> **Problem description**:
Using the data that follows, output only the lines from the line with "distributing it. See" up to and including the line with "After School", exactly, leaving pictures aside.

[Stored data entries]
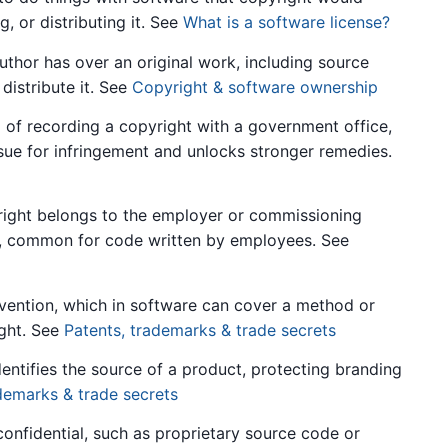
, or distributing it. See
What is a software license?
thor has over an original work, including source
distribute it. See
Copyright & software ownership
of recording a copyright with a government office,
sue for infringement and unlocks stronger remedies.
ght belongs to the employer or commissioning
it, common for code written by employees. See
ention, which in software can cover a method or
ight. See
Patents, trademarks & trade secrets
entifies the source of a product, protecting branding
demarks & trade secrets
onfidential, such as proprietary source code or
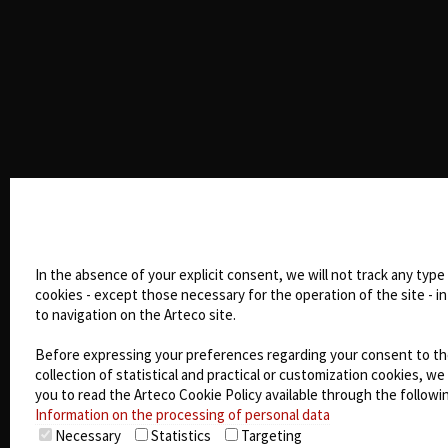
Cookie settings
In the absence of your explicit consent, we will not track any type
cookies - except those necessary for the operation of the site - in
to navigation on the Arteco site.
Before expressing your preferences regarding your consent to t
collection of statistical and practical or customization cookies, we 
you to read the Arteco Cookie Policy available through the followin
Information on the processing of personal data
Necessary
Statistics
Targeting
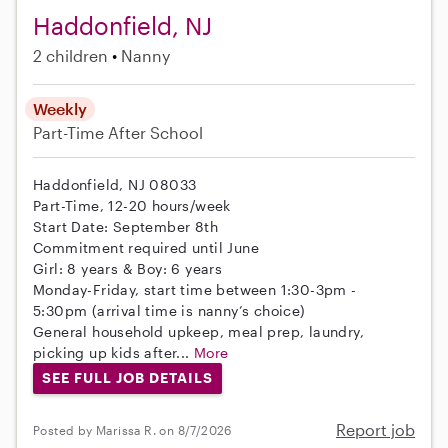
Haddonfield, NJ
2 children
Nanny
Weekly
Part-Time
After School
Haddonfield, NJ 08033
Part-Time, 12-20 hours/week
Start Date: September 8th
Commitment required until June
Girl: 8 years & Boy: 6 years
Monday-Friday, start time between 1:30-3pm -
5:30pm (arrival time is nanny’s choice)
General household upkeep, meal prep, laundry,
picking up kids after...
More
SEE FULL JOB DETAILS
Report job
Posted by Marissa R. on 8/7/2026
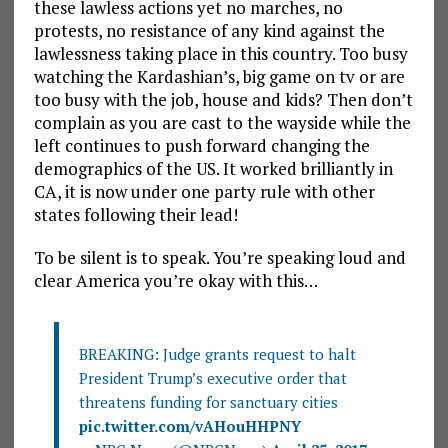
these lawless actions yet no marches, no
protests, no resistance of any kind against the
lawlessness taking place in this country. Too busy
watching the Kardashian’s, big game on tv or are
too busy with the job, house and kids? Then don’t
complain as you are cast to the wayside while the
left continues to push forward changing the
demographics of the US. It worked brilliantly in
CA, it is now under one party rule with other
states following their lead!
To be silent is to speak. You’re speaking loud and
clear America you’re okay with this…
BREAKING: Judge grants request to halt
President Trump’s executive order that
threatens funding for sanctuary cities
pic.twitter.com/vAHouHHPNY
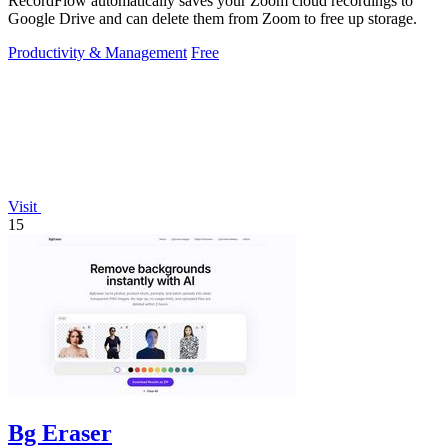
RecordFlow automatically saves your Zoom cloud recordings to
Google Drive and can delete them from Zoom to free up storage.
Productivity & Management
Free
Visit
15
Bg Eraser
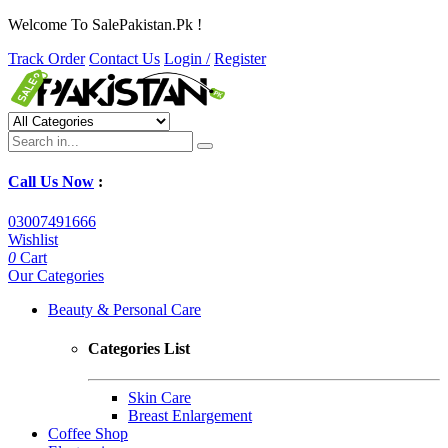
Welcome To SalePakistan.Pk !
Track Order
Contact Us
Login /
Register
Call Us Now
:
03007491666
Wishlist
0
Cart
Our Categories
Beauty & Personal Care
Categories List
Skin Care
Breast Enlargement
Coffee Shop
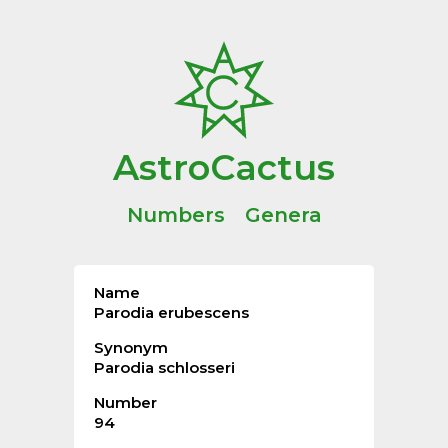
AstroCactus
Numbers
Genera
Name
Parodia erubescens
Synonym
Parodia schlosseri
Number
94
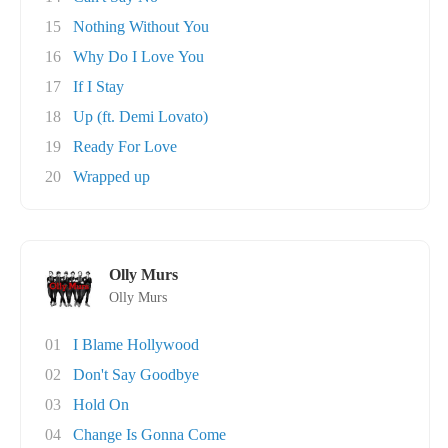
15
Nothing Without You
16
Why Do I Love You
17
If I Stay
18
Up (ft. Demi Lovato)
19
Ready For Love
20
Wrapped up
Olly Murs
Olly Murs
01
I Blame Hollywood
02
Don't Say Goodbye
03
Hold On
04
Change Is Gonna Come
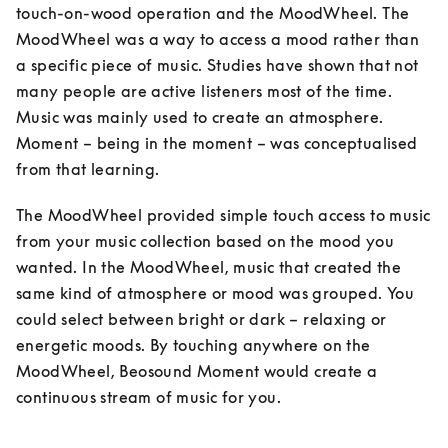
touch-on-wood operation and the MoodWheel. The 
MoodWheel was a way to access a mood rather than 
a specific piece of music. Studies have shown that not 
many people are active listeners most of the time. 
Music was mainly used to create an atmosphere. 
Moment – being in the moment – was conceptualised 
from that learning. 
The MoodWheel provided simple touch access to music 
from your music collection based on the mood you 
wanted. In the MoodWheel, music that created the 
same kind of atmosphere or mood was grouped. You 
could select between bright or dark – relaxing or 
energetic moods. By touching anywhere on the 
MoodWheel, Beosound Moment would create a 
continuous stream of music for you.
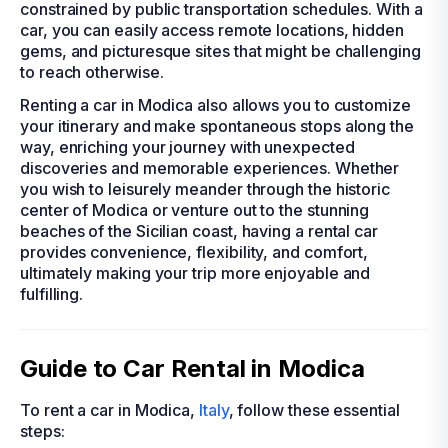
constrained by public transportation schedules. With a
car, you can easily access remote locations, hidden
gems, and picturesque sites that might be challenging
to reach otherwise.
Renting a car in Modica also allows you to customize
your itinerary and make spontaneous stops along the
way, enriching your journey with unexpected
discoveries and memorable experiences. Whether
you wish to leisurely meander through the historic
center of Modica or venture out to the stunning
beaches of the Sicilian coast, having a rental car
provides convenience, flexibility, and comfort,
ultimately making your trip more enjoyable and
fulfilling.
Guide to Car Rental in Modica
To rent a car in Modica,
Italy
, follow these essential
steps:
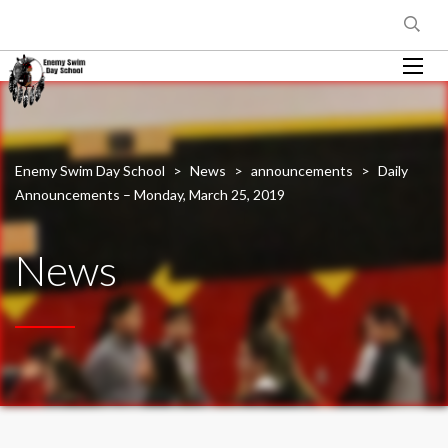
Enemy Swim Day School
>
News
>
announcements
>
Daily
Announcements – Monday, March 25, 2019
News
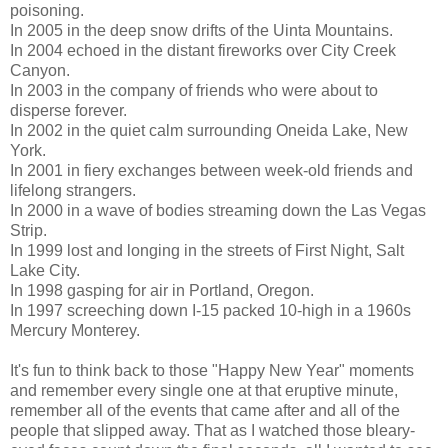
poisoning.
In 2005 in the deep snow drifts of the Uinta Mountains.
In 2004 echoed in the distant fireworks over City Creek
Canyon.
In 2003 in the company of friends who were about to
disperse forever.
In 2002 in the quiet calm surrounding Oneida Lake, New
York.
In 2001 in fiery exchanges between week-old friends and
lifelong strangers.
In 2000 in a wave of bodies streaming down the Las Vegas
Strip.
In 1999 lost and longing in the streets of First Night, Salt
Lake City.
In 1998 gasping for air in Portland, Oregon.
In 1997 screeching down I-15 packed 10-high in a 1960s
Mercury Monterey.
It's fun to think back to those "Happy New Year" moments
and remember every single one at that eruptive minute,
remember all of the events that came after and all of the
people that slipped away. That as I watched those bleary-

...

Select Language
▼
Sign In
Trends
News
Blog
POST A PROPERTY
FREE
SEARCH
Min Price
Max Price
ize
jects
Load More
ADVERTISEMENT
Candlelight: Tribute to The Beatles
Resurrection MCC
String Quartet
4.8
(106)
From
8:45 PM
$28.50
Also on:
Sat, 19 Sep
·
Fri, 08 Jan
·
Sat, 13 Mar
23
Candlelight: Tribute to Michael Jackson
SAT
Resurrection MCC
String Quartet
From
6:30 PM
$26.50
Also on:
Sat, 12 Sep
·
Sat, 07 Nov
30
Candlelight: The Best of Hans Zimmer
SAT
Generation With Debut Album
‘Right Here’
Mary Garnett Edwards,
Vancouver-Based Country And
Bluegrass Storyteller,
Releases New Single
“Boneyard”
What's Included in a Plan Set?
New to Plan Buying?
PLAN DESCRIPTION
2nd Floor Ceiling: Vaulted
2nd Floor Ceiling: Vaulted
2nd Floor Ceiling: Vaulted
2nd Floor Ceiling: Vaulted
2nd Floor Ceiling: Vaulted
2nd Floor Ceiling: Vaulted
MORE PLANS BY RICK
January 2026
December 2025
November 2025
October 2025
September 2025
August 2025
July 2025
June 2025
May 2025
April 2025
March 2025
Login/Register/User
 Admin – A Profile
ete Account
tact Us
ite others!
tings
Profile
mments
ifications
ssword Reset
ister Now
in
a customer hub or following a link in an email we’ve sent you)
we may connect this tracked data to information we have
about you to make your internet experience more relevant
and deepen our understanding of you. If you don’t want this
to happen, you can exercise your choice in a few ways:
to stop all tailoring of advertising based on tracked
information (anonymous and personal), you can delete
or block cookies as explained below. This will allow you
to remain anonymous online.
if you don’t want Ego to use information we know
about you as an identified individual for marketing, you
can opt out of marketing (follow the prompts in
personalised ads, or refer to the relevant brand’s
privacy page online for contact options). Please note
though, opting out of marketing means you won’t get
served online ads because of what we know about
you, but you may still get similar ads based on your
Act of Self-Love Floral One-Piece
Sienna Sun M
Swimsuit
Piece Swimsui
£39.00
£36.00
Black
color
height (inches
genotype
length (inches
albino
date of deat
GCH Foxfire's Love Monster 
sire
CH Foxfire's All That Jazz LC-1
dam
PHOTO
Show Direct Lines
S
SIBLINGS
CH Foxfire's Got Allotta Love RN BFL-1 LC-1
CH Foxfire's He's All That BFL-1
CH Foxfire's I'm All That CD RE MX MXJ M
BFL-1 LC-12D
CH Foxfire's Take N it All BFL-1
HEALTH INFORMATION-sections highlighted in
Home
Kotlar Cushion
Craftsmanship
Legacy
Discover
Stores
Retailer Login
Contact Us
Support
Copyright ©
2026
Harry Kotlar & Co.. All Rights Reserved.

...

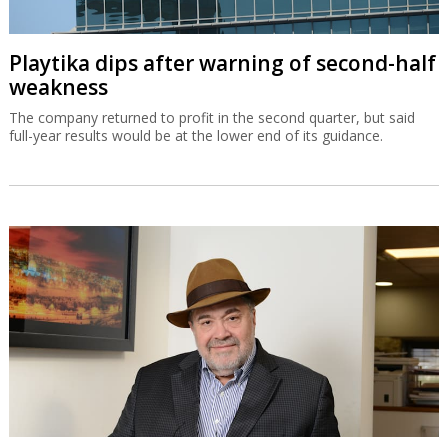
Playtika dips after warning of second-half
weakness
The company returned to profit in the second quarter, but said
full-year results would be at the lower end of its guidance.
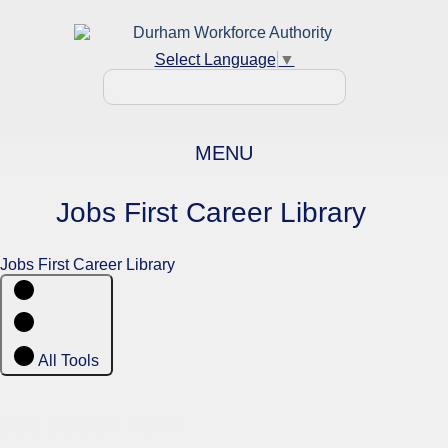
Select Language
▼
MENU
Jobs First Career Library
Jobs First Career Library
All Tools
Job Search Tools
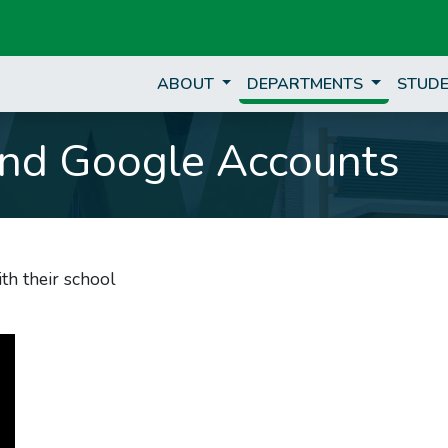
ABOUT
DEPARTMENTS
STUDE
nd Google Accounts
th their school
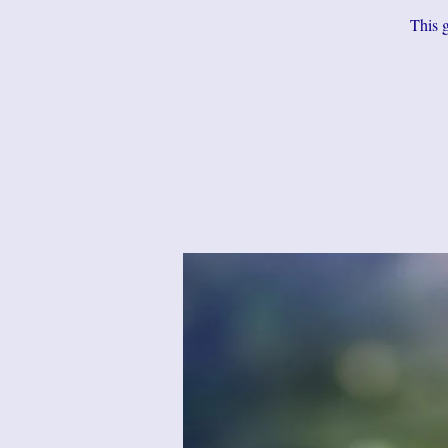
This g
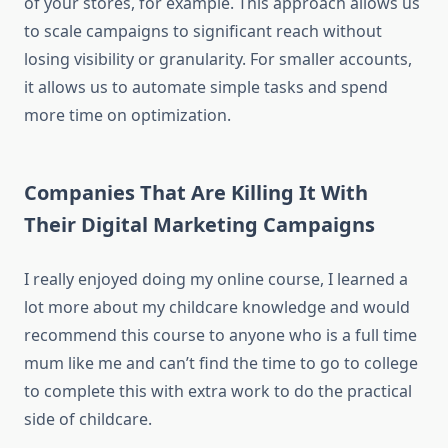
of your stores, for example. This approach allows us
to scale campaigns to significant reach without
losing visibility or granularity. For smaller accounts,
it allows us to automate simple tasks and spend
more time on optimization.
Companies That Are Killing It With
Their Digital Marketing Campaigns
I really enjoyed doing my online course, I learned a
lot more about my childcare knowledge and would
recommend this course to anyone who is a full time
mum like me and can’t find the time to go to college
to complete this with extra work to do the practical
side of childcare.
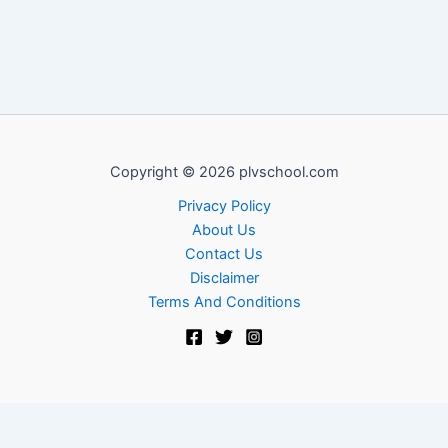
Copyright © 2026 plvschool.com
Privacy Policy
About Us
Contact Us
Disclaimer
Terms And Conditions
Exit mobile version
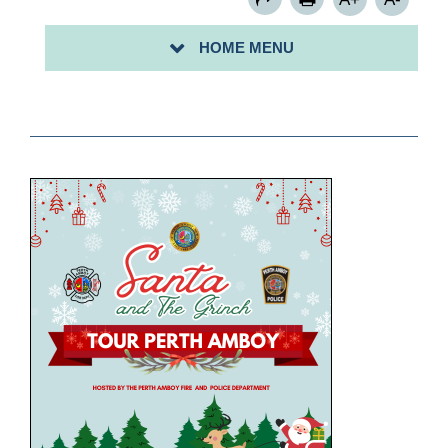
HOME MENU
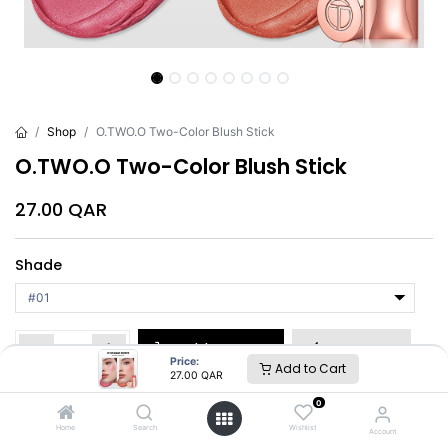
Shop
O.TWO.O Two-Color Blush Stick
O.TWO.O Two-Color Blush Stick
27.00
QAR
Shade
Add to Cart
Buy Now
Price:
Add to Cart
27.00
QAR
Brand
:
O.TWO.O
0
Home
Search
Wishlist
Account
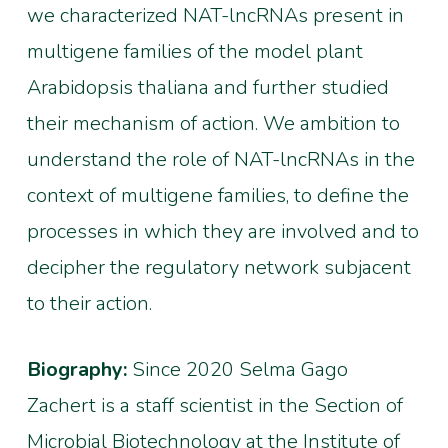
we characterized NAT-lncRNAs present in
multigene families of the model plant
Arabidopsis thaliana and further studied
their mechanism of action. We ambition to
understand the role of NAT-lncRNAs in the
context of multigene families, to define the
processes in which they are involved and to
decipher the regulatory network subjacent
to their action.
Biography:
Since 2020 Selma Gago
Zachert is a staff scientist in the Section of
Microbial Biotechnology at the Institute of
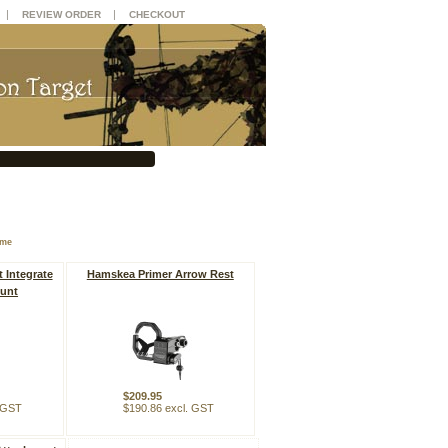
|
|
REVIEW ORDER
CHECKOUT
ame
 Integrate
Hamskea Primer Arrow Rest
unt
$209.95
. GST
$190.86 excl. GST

> **Solution**:
, or distributing it. See
What is a software license?
thor has over an original work, including source
distribute it. See
Copyright & software ownership
of recording a copyright with a government office,
sue for infringement and unlocks stronger remedies.
ght belongs to the employer or commissioning
it, common for code written by employees. See
ention, which in software can cover a method or
ight. See
Patents, trademarks & trade secrets
entifies the source of a product, protecting branding
demarks & trade secrets
onfidential, such as proprietary source code or
Cookie settings
In the absence of your explicit consent, we will not track any type
cookies - except those necessary for the operation of the site - in
to navigation on the Arteco site.
Before expressing your preferences regarding your consent to t
collection of statistical and practical or customization cookies, we 
you to read the Arteco Cookie Policy available through the followin
Information on the processing of personal data
Necessary
Statistics
Targeting
Haddonfield, NJ
2 children
Nanny
Weekly
Part-Time
After School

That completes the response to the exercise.